The first edge is not in *M*,
so the second and every even number edge is in *M*.

Because the path begins in *V* and ends in *U*, the
length of the path is odd. So, augmenting the match, *M*, by adding the odd edges to *M*
and subtracting the even edges from *M*
will increase the size of *M* by one.

Illustrate an Augmenting Path.

A matching *M* is maximal
if and only if there does not exist an augmenting path with respect to *M*.

**Proof**

If there is an augmenting path then we have already shown
that *M* is not maximal.

Now we prove that if there are not any augmenting path with
respect to *M* then *M* is maximal. We will prove by
contradiction.

Assume that the matching, *M*, does not have augmenting path but is not maximal.

Let *M** be a
maximum matching in *G*.

So, |*M**| > |*M*| because *M** must have at least one more edge than *M*.

*M**-*M* is *M**
less the shared edges and *M*-*M** is *M* less the shared edges

So

|* M**-*M*| > |*M*-*M**|

because |*M**| > |*M*|.

Consider the edges in the symmetric difference

Definition of symmetric difference:

*M**sym
diff *M* = (*M*-*M**) union (*M**-*M*),

which represents the set of edges that
is either in *M* or *M** but not in both.

Let *G'* be sub
graph made of the edges of *M**sym diff
*M.*

Because the edges of *G'*
are from one of two matches, there can be no more than two edges incident on
any vertex in *G'*.

So, each vertex in *G'*
has degree 2 or less.

Therefore any connected component of *G'*, is either a path or a cycle with an even number of edges.

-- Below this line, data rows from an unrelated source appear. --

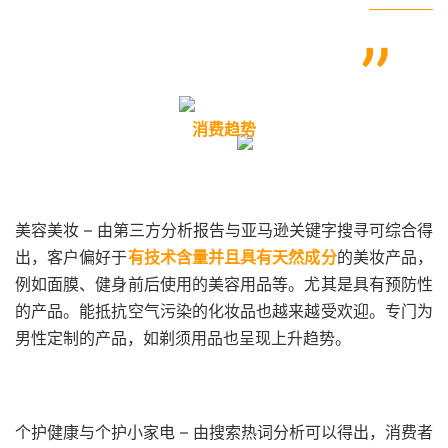
”
消费趋势
美容美妆 – 由第三方分析报告与亚马逊关键字搜寻可综合得
出，客户偏好于
有技术含量并且具有天然成分
的美妆产品，
例如面膜、健身前后使用的美容用品等。尤其是具有预防性
的产品。能抵抗空气污染的化妆品也越来越受欢迎。专门为
男性定制的产品，如剃须用品也呈现上升趋势。
个护健康与个护小家电 – 由搜索热词分析可以得出，消费者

The cycle or path must have alternating edges from *M*-*M**
and *M**-*M*,

because *G'* = *M**sym diff *M* and *M** and *M* are matchings.

To convince your self of the above suppose the first edge is
in *M* ending in vertex *v*, if the second edge is in *M*, the two edges share the same vertex,
so *M* was not a matching.

Since |*M**-*M*|
> |*M*-*M**| and any cycle is even, there must exist one path that starts
and ends in *M**-*M* but alternates between *M**-*M* and *M*-*M**. This is an augmenting path for *M*, but that is a contradiction.

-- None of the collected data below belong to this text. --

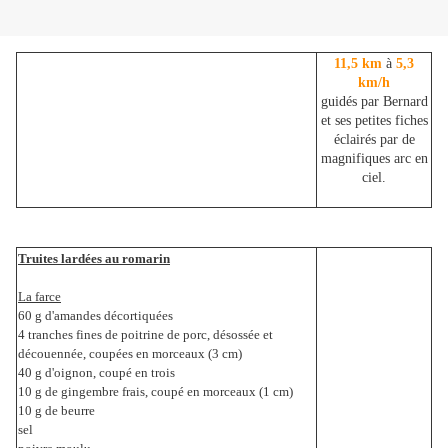
11,5 km
à
5,3
km/h
guidés par Bernard
et ses petites fiches
éclairés par de
magnifiques arc en
ciel.
Truites lardées au romarin
La farce
60 g d'amandes décortiquées
4 tranches fines de poitrine de porc, désossée et
découennée, coupées en morceaux (3 cm)
40 g d'oignon, coupé en trois
10 g de gingembre frais, coupé en morceaux (1 cm)
10 g de beurre
sel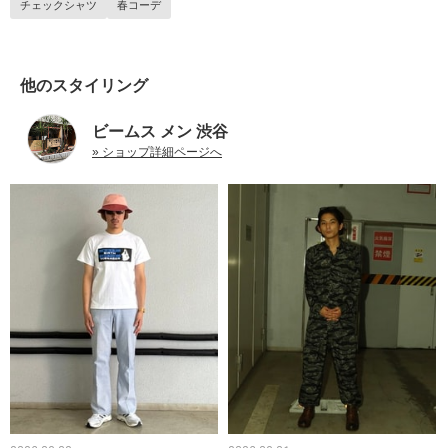
チェックシャツ
春コーデ
他のスタイリング
ビームス メン 渋谷
» ショップ詳細ページへ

The theorem suggest a technique for iterative improvements
of a matching, *M*. The algorithm
iteratively finds an augmenting path and augments the matching, *M*.

We will find the augmented path by performing several BFS traversals.

Along the way, vertices are label, labels for *V* vertices represent edges in the
matching, *M*. Labels for *U* vertices represent edges not in *M*, meaning in *E-M*.

The BFS begins on free *V*
vertices, and ends when it finds a free *U*
vertex. It can follow the labels, adding new edges from *M* and removing edges from *M*.

The BFS is achieved by filling the queue first with all the
free vertices in *V*. *U* vertices do not enter the queue unless
they have a mate.

The BFS examines the front of the queue, *w* and adjacent vertices adjacent to w.
There are two cases for *w*:

**Case 1**: The front
of the queue, *w* is in *V*.

**If u is free** then this edge can be the
last edge of an augmenting paths. The algorithm
augments the matching with the path beginning with (

**If u is not free and (w, u) is not in M** then label

This is a potential edge for the augmenting path that is in *M*, and is the only way for a vertex from
*U* to enter the queue.

Note that *u* is not
free means it has a mate, *v**. The edge
(*v**, *u*) is in *M*. The algorithm
needs to find it. Case 2 does this

**Case 2**: The front
of the queue, *w* is in *U*. In this case *w* must be matched (see above) so we label the mate (*V *vertex) with *w* and enqueue the mate of *w*.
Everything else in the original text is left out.